Woman loses action against sisters over sale of parents’ home

Plaintiff’s evidence ‘frequently unreliable’ and ‘deluded in many respects’, judge finds

A woman has lost a High Court action alleging her family obtained €2.5 million to €2.9 million less from the sale of their parents' home than they could have.

Aideen Doyle, otherwise Clodagh White, sued two of her sisters over the sale of "Chimes", Mount Anville Road, Goatstown, Dublin, for €16.1 million.

There were seven children in the White family, including retired High Court judge Barry White. He gave evidence in the case.

The plaintiff had given evidence "frequently unreliable" and "unfortunately deluded in many respects", Mr Justice Richard Humphreys said. "Regrettably, I am satisfied that her lengthy history of launching allegations is the work of a fantasist."

She had sued Niamh and Derval White, as administrators of their mother’s estate, claiming €350,000 as her share of the extra sum she alleged could have been achieved from sale of “Chimes” in 2007.

The court heard negotiations had been taking place with developer Niall Mellon, but that deal did not go through and it was sold by tender. Mr Mellon subsequently bought it from the successful tenderer.

The plaintiff claimed the administrators breached their duty to get the best price, which reached €19 million at one stage in a private offer from Mr Mellon.

Mr Justice Humphreys ruled there was no breach of duty as administrators and found evidence from Barry and Niamh White to be honest and reliable, while the plaintiff's evidence was "evasive and misleading".

‘Scandalous allegations’

Her claims the administrators had a duty to consult her did not arise and, even if it did, her “history of scandalous allegations against family members meant that any failure to consult her in such circumstances was reasonable”.

Those allegations included the "clearly delusional belief" that she was not the biological daughter of Kevin and Emily White, who had seven children.

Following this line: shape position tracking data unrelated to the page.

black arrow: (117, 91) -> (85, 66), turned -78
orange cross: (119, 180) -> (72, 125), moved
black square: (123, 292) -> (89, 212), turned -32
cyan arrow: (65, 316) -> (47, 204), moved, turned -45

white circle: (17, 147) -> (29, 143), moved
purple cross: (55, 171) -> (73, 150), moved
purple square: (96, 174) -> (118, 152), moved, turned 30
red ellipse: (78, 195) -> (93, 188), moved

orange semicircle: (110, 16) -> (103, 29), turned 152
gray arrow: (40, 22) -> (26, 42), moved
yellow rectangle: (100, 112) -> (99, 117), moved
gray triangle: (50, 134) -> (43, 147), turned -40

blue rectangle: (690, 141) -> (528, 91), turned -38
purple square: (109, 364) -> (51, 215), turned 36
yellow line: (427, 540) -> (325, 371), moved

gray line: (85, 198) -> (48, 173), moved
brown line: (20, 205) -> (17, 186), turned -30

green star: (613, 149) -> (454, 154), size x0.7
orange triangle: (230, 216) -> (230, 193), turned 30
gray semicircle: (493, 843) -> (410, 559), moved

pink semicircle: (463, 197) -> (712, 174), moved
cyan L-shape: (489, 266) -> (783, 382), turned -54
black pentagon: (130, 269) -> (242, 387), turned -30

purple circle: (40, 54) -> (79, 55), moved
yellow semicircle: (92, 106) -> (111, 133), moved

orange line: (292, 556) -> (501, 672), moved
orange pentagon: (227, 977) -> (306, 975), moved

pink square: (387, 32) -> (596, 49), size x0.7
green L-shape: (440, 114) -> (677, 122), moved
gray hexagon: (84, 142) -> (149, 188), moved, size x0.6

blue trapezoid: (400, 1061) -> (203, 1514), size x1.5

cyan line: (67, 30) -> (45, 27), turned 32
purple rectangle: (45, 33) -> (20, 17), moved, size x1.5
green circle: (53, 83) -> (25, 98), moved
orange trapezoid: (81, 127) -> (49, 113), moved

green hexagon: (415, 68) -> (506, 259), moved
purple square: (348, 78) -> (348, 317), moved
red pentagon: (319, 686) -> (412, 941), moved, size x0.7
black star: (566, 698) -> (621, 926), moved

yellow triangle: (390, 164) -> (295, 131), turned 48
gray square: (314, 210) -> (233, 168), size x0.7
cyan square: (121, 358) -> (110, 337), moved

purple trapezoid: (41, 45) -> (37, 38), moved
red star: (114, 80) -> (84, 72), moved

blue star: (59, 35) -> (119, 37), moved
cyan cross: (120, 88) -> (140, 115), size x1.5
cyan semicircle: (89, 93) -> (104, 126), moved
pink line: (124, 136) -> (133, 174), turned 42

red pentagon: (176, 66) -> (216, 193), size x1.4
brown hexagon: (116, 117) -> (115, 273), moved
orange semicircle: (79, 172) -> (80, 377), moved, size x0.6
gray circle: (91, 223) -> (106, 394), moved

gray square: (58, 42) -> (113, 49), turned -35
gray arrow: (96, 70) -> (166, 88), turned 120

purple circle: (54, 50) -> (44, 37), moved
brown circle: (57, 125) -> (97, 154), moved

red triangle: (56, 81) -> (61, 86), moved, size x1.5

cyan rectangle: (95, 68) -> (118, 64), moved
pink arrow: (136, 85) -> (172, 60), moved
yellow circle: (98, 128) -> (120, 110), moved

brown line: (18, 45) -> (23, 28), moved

As a result she appeared to have adopted the alias Aideen Doyle, he said.

The plaintiff previously had treatment that involved removal of a portion of her brain in the frontal lobe, the judge noted. At some point, she developed the belief she was not the biological daughter of the Whites, based on “alleged conversations with shadowy advisers”.

She wrote to the Minister for Justice, a letter copied to the Cabinet, complaining about her brother Barry, a serving judge at the time. She also wrote a work of fiction, Web of Deceit, with characters bearing some resemblance to her siblings and in which scandalous allegations of fraud were imputed to those characters. A web blog by her propagated further scandalous allegations.

She brought a private prosecution against her sister Hilary, who had tried to help her in a number of ways, after Hilary turned up at the plaintiff’s home accompanied by a doctor.

DNA test

In 2006, the plaintiff was admitted to St John of God’s for seven weeks, during which time a DNA test confirmed she was a full biological sibling of Hilary. The plaintiff said she had advice from a lecturer, described by the judge as another “shadowy adviser”, that the test was not proof.

She stopped paying rent, was evicted in January 2007, and lived in B&Bs and youth hostels for a time.

When the sale of “Chimes” was being negotiated that March, she could not be contacted until about a week before the deal was agreed by the rest of the family and began then to threaten legal proceedings.

She made distasteful and repugnant references to her family, such as “those people”. An essential element of her case for alleged breach of duty was that she had to be a member of the family and this was not something she could equivocate on or deny.

Were it not for the fact her sisters did not appear to wish to take this particular point against her, he would have dismissed her action on that ground alone, he said.